*** Block opens ***
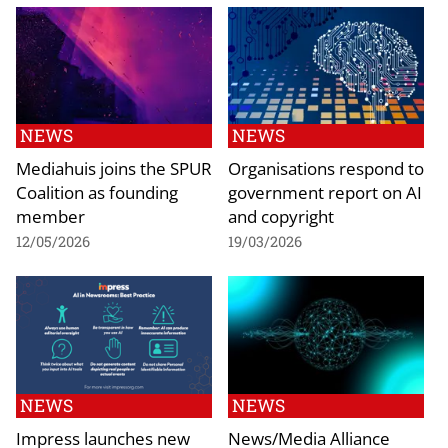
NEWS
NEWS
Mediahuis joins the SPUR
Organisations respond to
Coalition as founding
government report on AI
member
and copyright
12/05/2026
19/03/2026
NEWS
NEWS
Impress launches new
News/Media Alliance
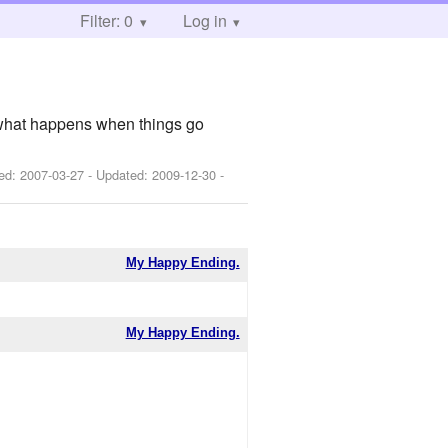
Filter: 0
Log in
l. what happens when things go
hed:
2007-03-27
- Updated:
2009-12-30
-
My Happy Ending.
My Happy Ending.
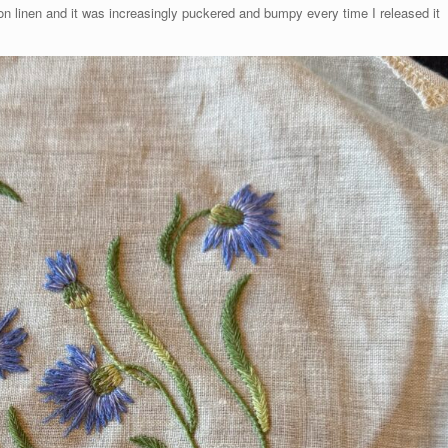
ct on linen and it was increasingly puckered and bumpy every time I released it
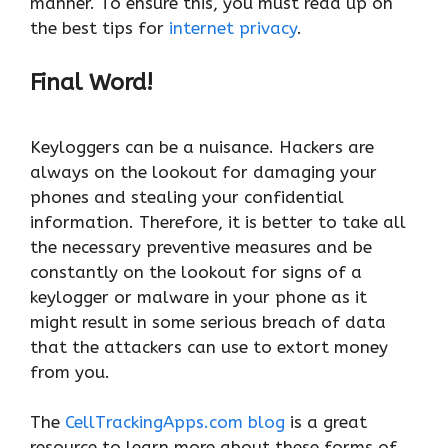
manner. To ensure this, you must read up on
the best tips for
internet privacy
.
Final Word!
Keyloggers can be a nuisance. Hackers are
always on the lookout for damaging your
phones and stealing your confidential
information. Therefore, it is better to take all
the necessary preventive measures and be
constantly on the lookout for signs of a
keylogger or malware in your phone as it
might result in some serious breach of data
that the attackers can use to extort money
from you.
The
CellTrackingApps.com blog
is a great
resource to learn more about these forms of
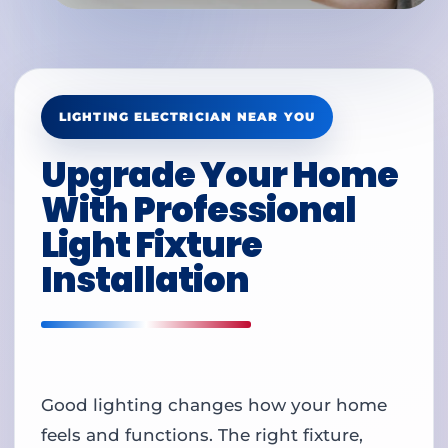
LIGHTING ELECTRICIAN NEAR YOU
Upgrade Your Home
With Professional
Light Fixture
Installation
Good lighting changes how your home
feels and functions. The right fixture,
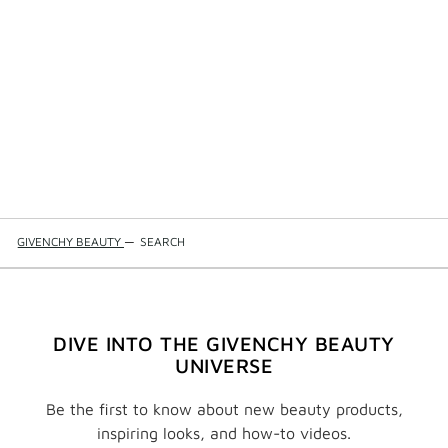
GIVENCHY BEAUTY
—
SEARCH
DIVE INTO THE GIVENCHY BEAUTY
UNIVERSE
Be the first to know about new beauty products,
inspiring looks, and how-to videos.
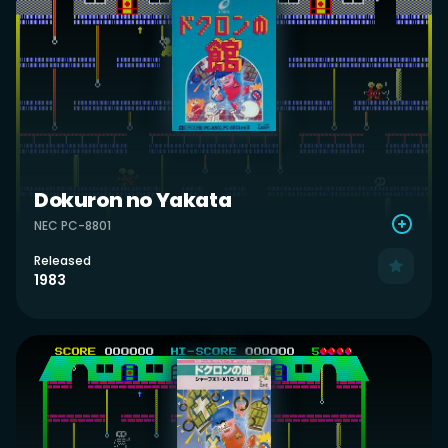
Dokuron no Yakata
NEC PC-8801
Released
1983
*** Block closes ***
# Directions for this task:
Show the lines of the records above that mention "GIVENCHY".

# Result below:
GIVENCHY BEAUTY
DIVE INTO THE GIVENCHY BEAUTY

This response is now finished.